Ce qu’il y a de plus effrayant, c’est le fait que tant de gens persistent dans leur refus de voir la réalité telle qu’elle est, contribuant de ce fait à l’aggravation de la situation. En particulier, nos dirigeants, qui continuent à se (et nous) payer de discours anesthésiants alors que la maison a déjà commencé à s’effondrer. Toutes les étapes de la radicalisation des discours et des comportements qui a accompagné une certaine islamisation de l’Algérie, avant de conduire à la guerre civile, s’observent aujourd’hui en France, et plus généralement dans tous les pays européens qui ont accueilli de forts flux d’immigration de culture musulmane. Il ne s’agit pas ici de l’islam du temps de Gamal Abdel Nasser, lequel faisait se tordre de rire une salle entière en racontant que les Frères musulmans voulaient que les femmes portent le voile [4]. Il s’agit d’un islam qui ne supporte ni la critique, ni le voisinage d’autrui. En témoignent l’atrophie de la liberté d’expression à laquelle nous assistons en France, pays de Voltaire, et la conversion affichée d’élèves de souche européenne au sein d’établissements scolaires que leurs parents n’ont pas eu les moyens de fuir. Cette conversion – réelle ou simulée – devient pour eux le moyen d’échapper aux brimades et de se faire accepter dans le groupe.

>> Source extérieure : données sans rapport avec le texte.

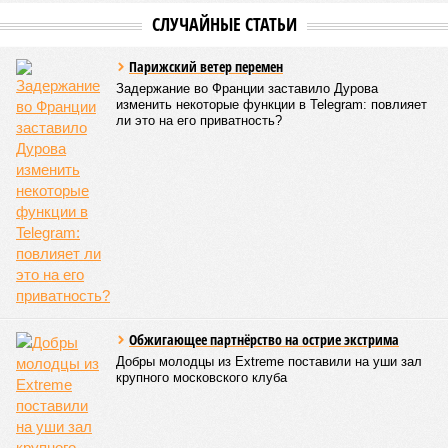
СЛУЧАЙНЫЕ СТАТЬИ
Парижский ветер перемен
Задержание во Франции заставило Дурова
изменить некоторые функции в Telegram: повлияет
ли это на его приватность?
Обжигающее партнёрство на острие экстрима
Добры молодцы из Extreme поставили на уши зал
крупного московского клуба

Aucun pays, certes, n’a trouvé de formule magique pour organiser la coexistence pacifique de populations issues de cultures et de religions différentes. Nous, nous avons tout fait pour la rendre impossible. Il aurait suffi d’un peu de bon sens pour comprendre que cette intégration culturelle (que l’on n’osait plus nommer « assimilation ») était incompatible avec les flux migratoires massifs et le regroupement familial, principal vecteur du ré-enracinement religieux. Comment expliquer cet acharnement dans l’erreur, alors que ses conséquences funestes n’ont jamais cessé de se déployer sous nos yeux ? Il faut évoquer la raison mère de cet aveuglement, à savoir l’indifférence d’une élite politique qui nous a abandonnés, nous Français de toutes origines respectueux de l’identité républicaine, cette forme unique de l’idée nationale. Nous qui aurions pu faire la démonstration qu’une vie harmonieuse était possible ensemble."
Lire "La preuve par Trappes".
[1] « Trappes, radiographie d’une émeute », Élise Vincent, Le Monde, 17 août 2013.
[2] Banlieue de la République et Quatre-vingt-treize, Gallimard, février 2012.
[3] « Empreintes », France 5, février 2010.
[4] Voir "Egypte : quand Nasser se moquait du voile... " (francetvinfo.fr , 20 jan. 15) (note du CLR).